Ainsi poussée en sens contraires, Rachel se trouva amenée sans trop savoir comment à suivre ce qu’on appelle en Italie una via di mezzo. Elle imagina de demander à Paolino s’il ne pensait pas que le moment fût arrivé de tout confier à leurs parens. — Tu vas t’éloigner, lui dit-elle, et Dieu sait pour combien de temps! Qui sait si tu re verras jamais ton père? S’il mourait pendant ton absence, ne penses-tu pas que tu regretterais éternellement le pardon qu’il ne pourrait plus t’accorder? Ne penses-tu pas que, même au sein de la félicité la plus parfaite, nous regretterions toujours de ne pas avoir obtenu son consentement et sa bénédiction? Et moi, Paolo, songe à ce que j’aurais à souffrir en recevant son dernier adieu un mensonge sur les lèvres, un masque sur le front!

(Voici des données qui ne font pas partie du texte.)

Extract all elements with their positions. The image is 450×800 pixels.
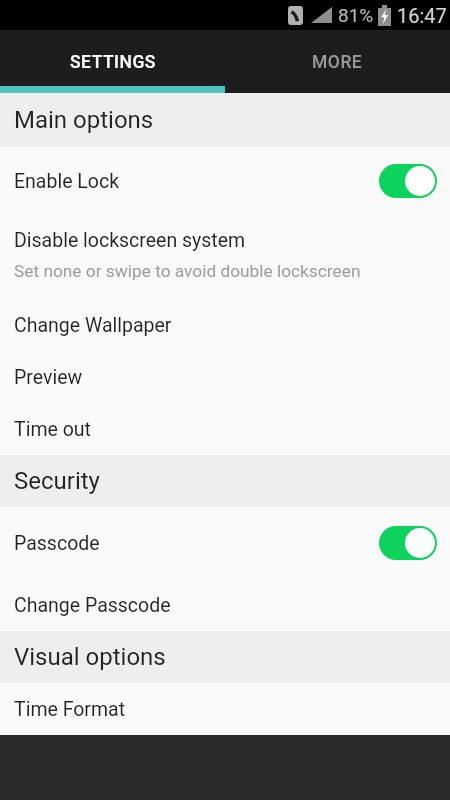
- staticText: Main options: [14, 106, 154, 134]
- button[interactable]: Preview: [0, 351, 450, 403]
- staticText: Security: [14, 467, 100, 495]
- staticText: MORE: [312, 52, 363, 73]
- button[interactable]: Time out: [0, 403, 450, 455]
- staticText: SETTINGS: [70, 52, 156, 73]
- staticText: Preview: [14, 366, 83, 389]
- staticText: 81%: [338, 4, 374, 26]
- staticText: Visual options: [14, 643, 166, 671]
- button[interactable]: MORE: [225, 39, 450, 86]
- button[interactable]: Enable Lock: [0, 147, 450, 215]
- staticText: Passcode: [14, 532, 100, 555]
- staticText: 16:47: [397, 4, 447, 27]
- button[interactable]: Change Wallpaper: [0, 299, 450, 351]
- staticText: Set none or swipe to avoid double locksc…: [14, 261, 361, 281]
- button[interactable]: Disable lockscreen system: [0, 215, 450, 299]
- staticText: Change Passcode: [14, 594, 171, 617]
- button[interactable]: Change Passcode: [0, 579, 450, 631]
- staticText: Time out: [14, 418, 91, 441]
- staticText: Change Wallpaper: [14, 314, 172, 337]
- staticText: Enable Lock: [14, 170, 120, 193]
- button[interactable]: SETTINGS: [0, 39, 225, 86]
- staticText: Disable lockscreen system: [14, 229, 246, 252]
- button[interactable]: Time Format: [0, 683, 450, 735]
- staticText: Time Format: [14, 698, 126, 721]
- button[interactable]: Passcode: [0, 507, 450, 579]
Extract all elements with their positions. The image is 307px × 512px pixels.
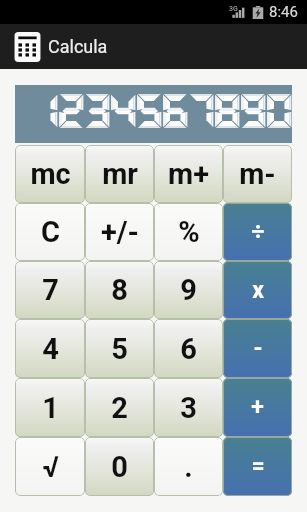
button[interactable]: 6 [154,319,223,378]
staticText: C [41,215,60,249]
staticText: . [184,450,193,484]
staticText: 5 [111,332,128,366]
button[interactable]: mr [85,145,154,203]
staticText: 4 [42,332,59,366]
button[interactable]: . [154,437,223,496]
button[interactable]: x [223,261,292,319]
button[interactable]: 1 [15,378,85,437]
button[interactable]: m- [223,145,292,203]
staticText: 6 [180,332,197,366]
button[interactable]: 0 [85,437,154,496]
staticText: m+ [168,157,209,191]
staticText: 7 [42,273,59,307]
staticText: m- [239,157,276,191]
button[interactable]: - [223,319,292,378]
button[interactable]: + [223,378,292,437]
staticText: +/- [101,215,139,249]
staticText: Calcula [48,36,108,57]
staticText: mc [30,157,71,191]
button[interactable]: = [223,437,292,496]
button[interactable]: 7 [15,261,85,319]
button[interactable]: 4 [15,319,85,378]
button[interactable]: 5 [85,319,154,378]
staticText: 3G [229,5,238,13]
button[interactable]: 9 [154,261,223,319]
staticText: 0 [111,450,128,484]
button[interactable]: m+ [154,145,223,203]
staticText: + [251,394,264,421]
staticText: √ [42,450,59,484]
button[interactable]: mc [15,145,85,203]
button[interactable]: 3 [154,378,223,437]
button[interactable]: +/- [85,203,154,261]
staticText: 3 [180,391,197,425]
button[interactable]: C [15,203,85,261]
button[interactable]: √ [15,437,85,496]
staticText: = [251,453,265,480]
staticText: 9 [180,273,197,307]
button[interactable]: 2 [85,378,154,437]
staticText: 8:46 [269,3,298,21]
button[interactable]: % [154,203,223,261]
staticText: 2 [111,391,128,425]
staticText: 1 [42,391,59,425]
button[interactable]: 8 [85,261,154,319]
staticText: % [178,215,200,249]
staticText: x [252,277,264,304]
staticText: ÷ [251,219,265,246]
button[interactable]: ÷ [223,203,292,261]
staticText: mr [102,157,138,191]
staticText: - [253,335,263,362]
staticText: 8 [111,273,128,307]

Évite-moi ce déchirement, je t’en conjure, et ne nous quitte pas sans avoir tout avoué à tes parens.

À ces paroles, prononcées d’une voix profondément émue, Paolo répondit avec un grand calme : — Je ne puis partager ta manière de voir à ce sujet, chère Rachel. Je me suis aperçu comme toi de l’abattement et du dépérissement de mon pauvre père, et c’est là surtout ce qui rend mon départ si douloureux, car s’il ne s’agissait que de quitter ce malheureux pays, le plus tôt serait le mieux; mais c’est précisément par ménagement pour mon père que je me garderai bien de suivre ton avis.

— Ce n’est pas un avis, Paolo, c’est une prière.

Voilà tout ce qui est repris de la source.